I wasn't sure I would find what I had been looking for. If I'd written those viruses at leisure I'd have been certain that once sent off, the code would be overwritten. But then I'd have been sure than nothing survived at the other end. Once we were in I initiated a search for a fragment homologous to the one Glad had identified from the suicide. Errel said only, "What are you doing?"

"I'm looking for a bit of code."

Otherwise we did not talk. After three point two four one of the longest minutes of my life, a match flashed up.

"Amateurs," I said.

"What is it?"

"A killer virus," I said. "You've been used by your beautiful, careless, exciting lady as a carrier of a virus that's killed at least one person and possibly more. Have you got any more of these discs?"

"No," he said, numbly. "I--she liked us to pass that one back and forth."

"Figures," I said. "We'll go down to the station. We'll need names, etc. Then once you're cleared," I couldn't bring myself to say 'if you're cleared', "probably you should take a holiday somewhere. Quiet. Until we've got them. You're about to become an informer."

He did not say anything, made no protest, merely got up and took his coat from the back of the chair where he'd put it.

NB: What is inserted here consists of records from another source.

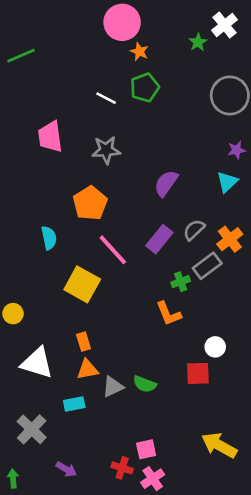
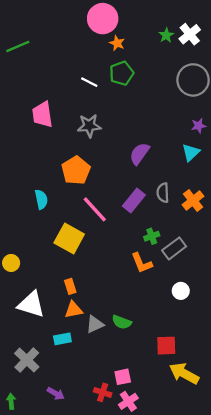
white cross: (224, 25) -> (190, 34), moved
gray semicircle: (194, 230) -> (163, 193), turned -48
gray rectangle: (207, 266) -> (174, 248), moved
red square: (198, 373) -> (166, 346), moved

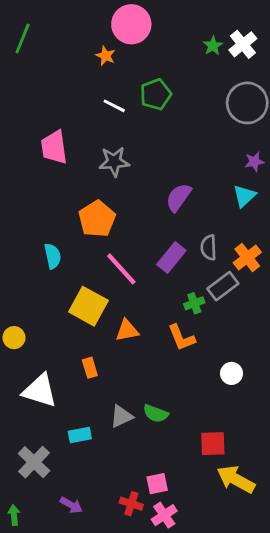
orange star: (117, 43) -> (106, 56), moved
green line: (18, 46) -> (23, 39), moved, turned -45
gray rectangle: (174, 248) -> (223, 286), moved
orange triangle: (74, 310) -> (127, 330), moved

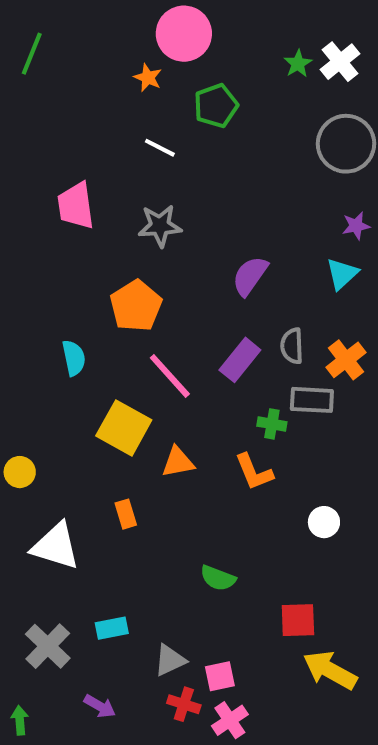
green pentagon: (156, 94) -> (216, 106), moved
gray rectangle: (223, 286) -> (312, 400), turned 40
green cross: (194, 303) -> (272, 424), turned 30
gray triangle: (121, 416) -> (170, 660), moved
cyan rectangle: (80, 435) -> (112, 628), moved

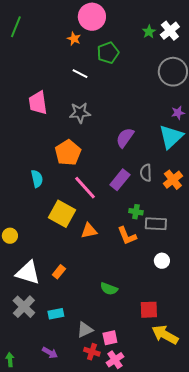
cyan triangle: (342, 274) -> (171, 137), size x1.5
gray rectangle: (312, 400) -> (156, 224), moved
orange rectangle: (126, 514) -> (59, 272), moved, turned 56
gray cross: (48, 646) -> (24, 307), moved

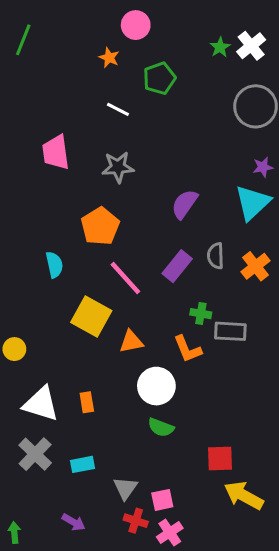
pink circle: (92, 17) -> (136, 25), size x0.7
white circle: (162, 261) -> (156, 386), moved, size x1.6
orange rectangle: (59, 272) -> (87, 402), turned -48
gray triangle: (85, 330) -> (125, 488), turned -30

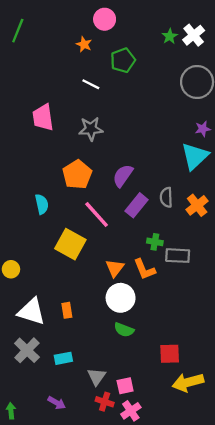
purple semicircle: (185, 204) -> (123, 176), moved
orange triangle: (131, 342) -> (115, 268), moved, turned -42
yellow arrow: (244, 496) -> (188, 382), turned -44

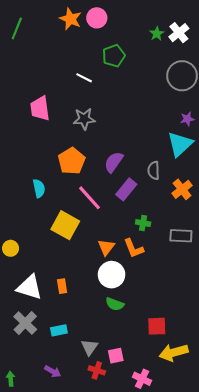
orange star: (84, 44) -> (70, 19), moved, size x1.5
gray semicircle: (166, 197) -> (154, 170), moved
gray rectangle: (178, 256) -> (181, 236), moved
pink cross: (131, 411) -> (142, 379), moved, turned -30

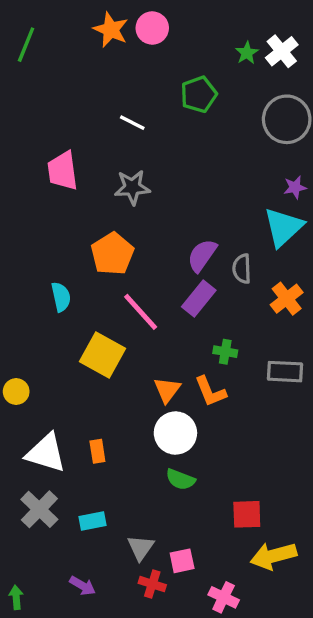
green pentagon: (114, 56) -> (199, 94), moved
purple semicircle: (114, 162) -> (202, 255), moved

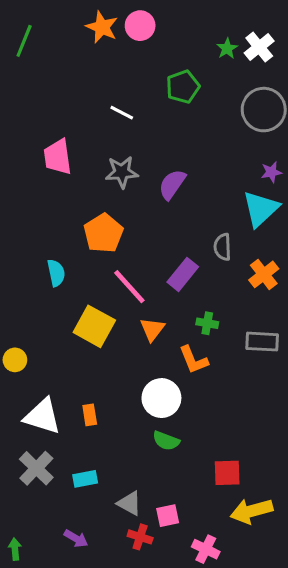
purple semicircle: (202, 255) -> (172, 184), moved
orange triangle: (167, 390) -> (152, 329), moved
gray triangle: (141, 548) -> (129, 503), turned -36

I kicked out the disc and handed it to him, and we went down to the station.

While we were at the station, with Glad, the call came through from the Hospital. D'Inde had just died: a malfunction of his pacemaker, coupled to a temporary breakdown in monitoring equipment. I took care not to be the first to say it was for the best.

I put Errel on a train West a week later, three days after The Old Man's funeral, and walked back from North Station above ground, hands deep in pockets, breath like a cold scarf wrapping itself around my neck. The snow creaked underneath my boots; it was the coldest February on record. I wondered what would happen now. We had Errel's exciting lady, but she wasn't cooperating; we were in for a spring of long, hard slog. We had three confirmed, five possible victims, and the inklings of something like a motive, from what we'd gleaned from vice and finance about the goings on in the financial sector, and the loves, hates and rivalries above those high livers. The killings were not random.

I'd never accounted for the flash of white I saw in Errel's beads when I told him about the virus. Could have been an intuition, a sense of unease he would not admit to himself about his lady's morals; but I would prefer to believe it was simple fright at the thought of how close he'd come to getting on those nets, coupled to guilt at the agent of his persuasion. Somehow the finer degrees of his innocence no longer mattered to me. I wondered what he would find when he reached 'home'; I wondered if he would ever be back, or if I'd be here when I came back.

I'd done my best to cover myself, but I hadn't had much time, only nine hours between seeing D'Inde on that Friday afternoon and making my decision, and Errel coming home and putting in that disc on Friday night. I'd kept the code as simple as I could, just the routing and insertion information, and set transmission to coincide with the assassin disk being activated, but I'd had to create two viruses and autodigest instructions in nine hours--and I was out of practice. There was an investigation at the hospital, but large institutions are always hyperaware of adverse publicity, so it had been strictly internal. Their people are not nearly as sharp as D'Inde's--now mine--as Glad, for instance. Sometimes I wonder at the way Glad looks at me, but I may be imagining it, and she hasn't said anything.

I do a lot of wondering, but I regret nothing.


© Alison Sinclair 1991, 1998

This story first appeared in BBR, Summer 1991.